I wanted to know more about this Anderson.

So I went to East Berlin, met him in the Pankow ceramics workshop where he was living at the time, and then wrote a portrait about him.

That was in 1983. I was surprised: he hardly ever talked about his own poems, he clearly had no desire to praise his qualities as a writer to a critic.

Instead, he tried to get me excited about the poetry of his friend Bert Papenfuss or the works of the painter Cornelia Schlemme.

He appeared completely open and fearless, although he spoke of being "regularly followed, interrogated, threatened" by the Stasi.

A shock that does not wear off

Of course, he did not tell me what he told his officers in charge during these interrogations.

His exposure as a Prenzlauer Berg informer who had betrayed his closest friends to the Stasi did not happen until eight years later.

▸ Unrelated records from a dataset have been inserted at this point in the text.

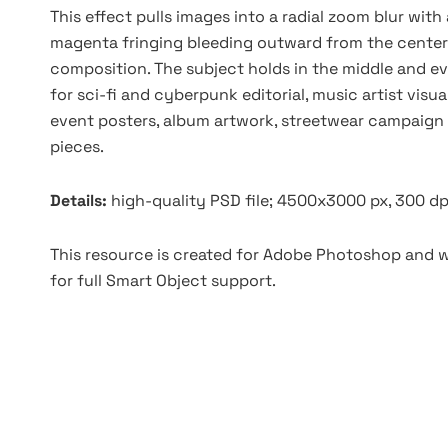
This effect pulls images into a radial zoom blur with
magenta fringing bleeding outward from the center a
composition. The subject holds in the middle and ev
for sci-fi and cyberpunk editorial, music artist vis
event posters, album artwork, streetwear campaign v
pieces.
Details:
high-quality PSD file; 4500x3000 px, 300 dp
This resource is created for Adobe Photoshop and wo
for full Smart Object support.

Since then, the verdict on him as an author seems to have been spoken.

But back then, in 1983, it was all unimaginable.

In a corner of the ceramics studio I discovered a piece of paper pinned to the wall with two thumbtacks and Heiner Müller's handwriting on it.

It was the five lines of Tooth Decay in Paris signed HM.

Before that I had studied Müller's work for a long time, but I didn't know this poem.

I was impressed.

Anderson noticed this, pulled the thumbtacks out of the wall and gave me the sheet.

He did so without much fuss—a nice (perhaps demonstrative?) display of his frankness.

Since then, for almost forty years, the sheet has been hanging next to my desk.

No move, no change of office could change that.

Admittedly, it's a somewhat gruff lyrical life companion.

Some friends who stand in front to decipher the poem find my attachment strange, to put it mildly.

Even the title leaves no doubt about the disillusioning attitude, committed to an aesthetic of the ugly, with which Müller writes here.

It is somewhat reminiscent of Gottfried Benn's Morgue poems.

In the glossy world of toothpaste advertising, the term caries is often used, and it stands for a trivial disease that can be medically controlled without any problems.

In the word "tooth decay", on the other hand, there is a clearly audible indication of a decomposition process, a physical process of destruction that cannot be repaired.

With the first line, Müller then expands this allusion to decay and agony to generality.

The rot not only eats at the teeth, but at the people, at "me".

I understand the first seven words of the poem as the briefest possible memento mori: as a premonition of death that can catch up with you even in Paris, the capital of pleasure.

Then the poem changes perspective a bit.

The "I" that speaks in these five lines draws attention to himself, to his habit of smoking and drinking too much.

It states this fact as factually as possible, without subterfuge or euphemism.

In psychology, such addictive behavior is often understood as an indication of hidden tendencies towards self-destruction, towards auto-aggression.

Or to put it succinctly and brutally: as the unacknowledged wish to die faster.

In fact, Heiner Müller was rarely seen in public without two constant companions: the cigar and the whiskey glass.

His poem works with a typical modern stylistic device, shock.

The shock should open everyday perception for a moment for an art experience that penetrates deeper into consciousness - for example through the painfully pointed self-assessment: "You die too slowly."

For me, the poem is a reminder that will soon be forty years old.

Not one for healthy living.

But the request to stay on the track of the hidden, unconscious motives of one's own actions.